Toward the end of the 1948 film, Treasure of the Sierra Madre, the three gold miners realize the seam of ore is running out. “Let’s call it quits and pack up,” Dobbs, played by Humphrey Bogart, is quick to say. “The sooner the better as far as I’m concerned.”
Howard, the old miner (aka Walter Huston) replies, “It’ll take another week to break down the mine and put the mountain back in shape.” Dobbs is dumfounded. “Do what to the mountain?” he says.
Howard responds, “Make her appear like she was before we came.”
“I don’t get it,” Dobbs says.
So, Howard explains. “We’ve wounded this mountain. It’s our duty to close her wounds. It’s the least we can do to show our gratitude for all the wealth she has given us.”
Here’s a problem
Mine tailings, created as ore is crushed, ground and treated to extract the metals or minerals held within, are typically a liquid slurry of fine rock particles suspended in water. They are a rich and toxic soup of minerals and chemicals which must be stored and managed, forever. Each year the international mining industry generates over 12.7 billion tons of mine tailings.
Things can go wrong
The Gold King Mine near Silverton, Colorado was abandoned in 1923. Ninety-two years later, in 2015, EPA contractors ruptured a tailings dam at the mine releasing 3-million gallons of mine wastewater and tailings carrying cadmium, lead, arsenic, beryllium, zinc, iron and copper into Cement Creek and then the Animas River and finally, into the San Juan River. The water turned the color of Tang. Fish died. The spill’s effect was felt in Colorado, New Mexico, Utah, and the Navajo Nation. The immediate area of the mine would become a Superfund cleanup site and tens of millions of dollars would be paid out in various lawsuits.
There are at least 230 inactive mines in Colorado alone. The overall contaminated water discharge of these mines is on par with one Gold King Mine disaster occurring every two days.
The Gold King Mine event pales in comparison to the 2019 Brumadinho Dam disaster in Brazil where the catastrophic failure of an iron ore tailings storage facility released more than 11.7 million cubic meters of toxic mud, resulting in widespread environmental destruction, 259 deaths and 11 missing persons. It was the second such mine tailings catastrophe for the same company in three years.
Post-Brumadinho, the International Council on Mining and Metals (ICMM), the United Nations Environment Program (UNEP) and the Principles for Responsible Investment (PRI) co-convened the Global Tailings Review to establish an international standard for the safer management of tailings storage facilities. The Global Industry Standard on Tailings Management is the result.
To be compliant with the Standard, operators must use specified measures to prevent the catastrophic failure of tailings facilities and to implement best practices in planning, design, construction, operation, maintenance, monitoring, closure and post closure activities.
Operators must have zero tolerance for human fatalities and strive for zero harm to people and the environment from the earliest phases of project conception.

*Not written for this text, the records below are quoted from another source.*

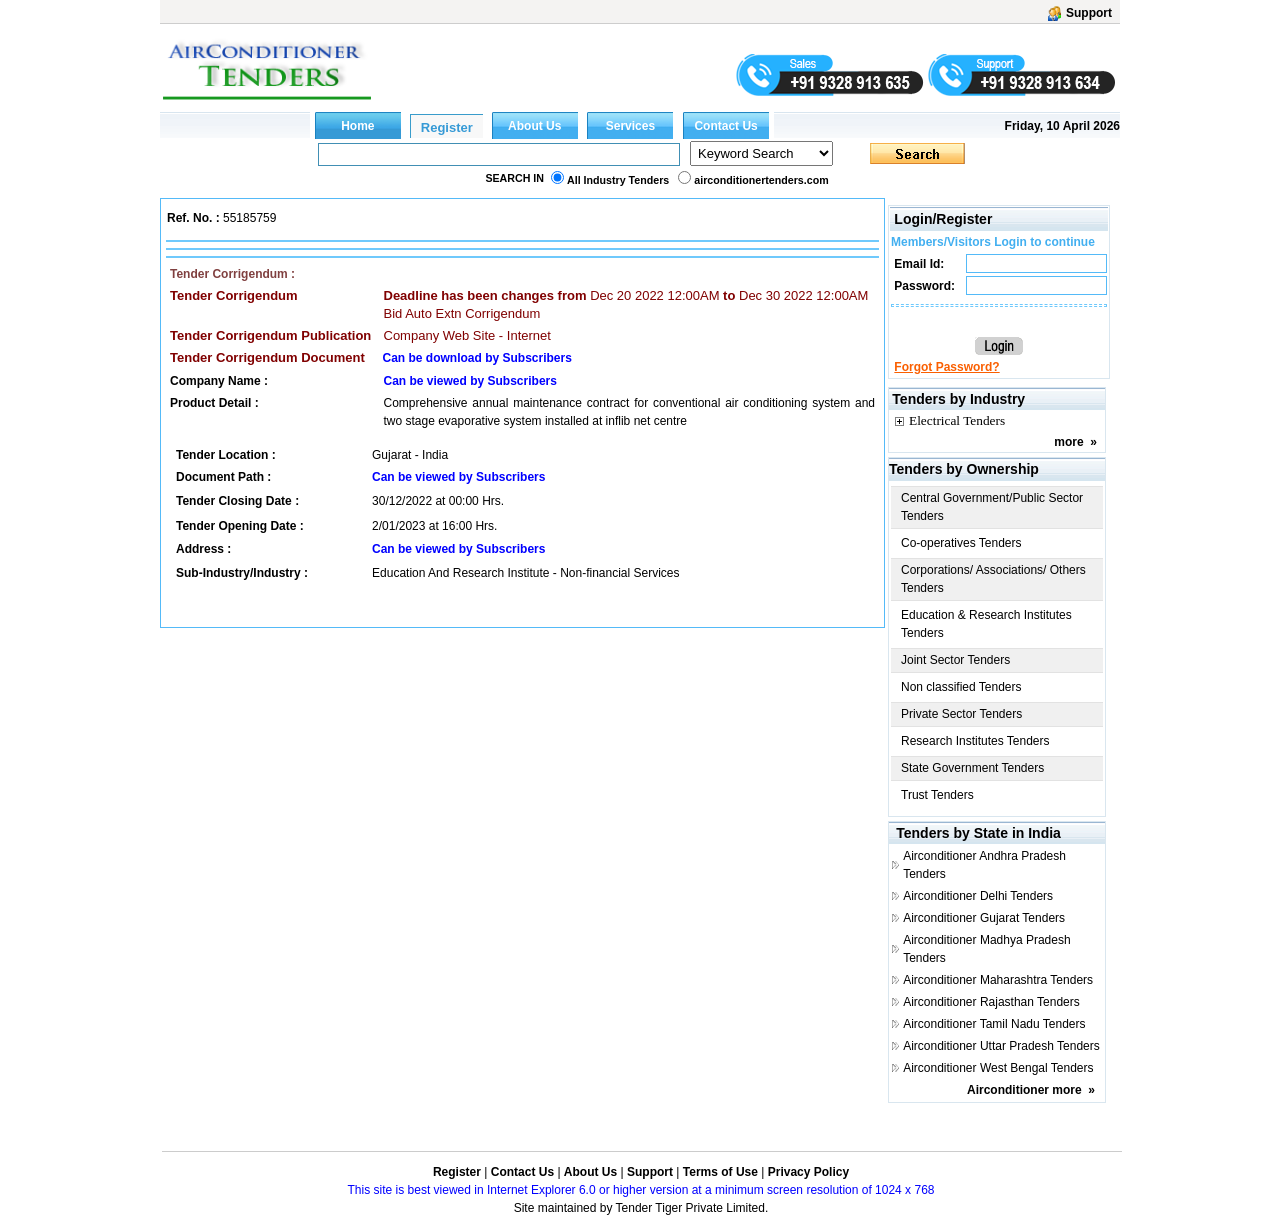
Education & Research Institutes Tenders (986, 624)
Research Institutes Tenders (975, 741)
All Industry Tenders (618, 180)
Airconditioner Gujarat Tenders (984, 918)
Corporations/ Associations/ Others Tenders (993, 579)
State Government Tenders (972, 768)
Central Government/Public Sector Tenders (992, 507)
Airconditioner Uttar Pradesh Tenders (1001, 1046)
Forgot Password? (946, 367)
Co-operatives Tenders (961, 543)
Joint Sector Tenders (955, 660)
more (1068, 442)
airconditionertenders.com (761, 180)
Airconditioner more (1024, 1090)
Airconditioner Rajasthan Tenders (991, 1002)
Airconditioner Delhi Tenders (978, 896)
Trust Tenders (937, 795)
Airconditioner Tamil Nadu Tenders (994, 1024)
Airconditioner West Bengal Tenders (998, 1068)
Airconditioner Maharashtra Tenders (998, 980)
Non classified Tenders (961, 687)
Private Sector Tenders (961, 714)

While this is an obvious ESG issue for the mining industry, it’s is also a financial red flag. Tailings storage represents a significant cost as well as an ongoing environmental and social liability for mining companies, their lenders and investors. And the cost is only going to go up as responsible management practices become more stringent.
Right now, there are 8,500 or so active, inactive and closed tailings storage facilities throughout the world. The collective footprint exceeds 280 billion metric tons. The estimated value of precious, critical and strategic metals contained within those sites is thought to exceed US$3.4 trillion, suggesting opportunity.
What you don’t know can hurt you
Any entity – any corporation or financial institution or nation – either considering mining or currently involved in mining, must have the best possible mine tailings analysis at hand or run the risk of environmental, social, and fiscal disaster.
A mine tailings analysis both monitors and identifies the residual minerals and chemicals present in the waste material from a mining operation. Laconic does this by deploying sensors, surveys, and sampling teams to collect in-situ data which establishes a baseline for ongoing monitoring and reporting purposes.
Laconic's Environmental Intelligence platform, SADAR™, collects and evaluates massive amounts of data to provide clients with a robust monitoring, measuring, and reporting solution for mine tailings. SADAR-generated analysis and insights provides a comprehensive and accurate understanding of the physical composition of tailings, as well as the potential impacts of mining operations on the environment and human health. By leveraging its expertise and SADAR technology, Laconic can help clients identify and address potential risks associated with tailings management.
SADAR formulates possibilities, predicts outcomes and helps eliminate costly mistakes.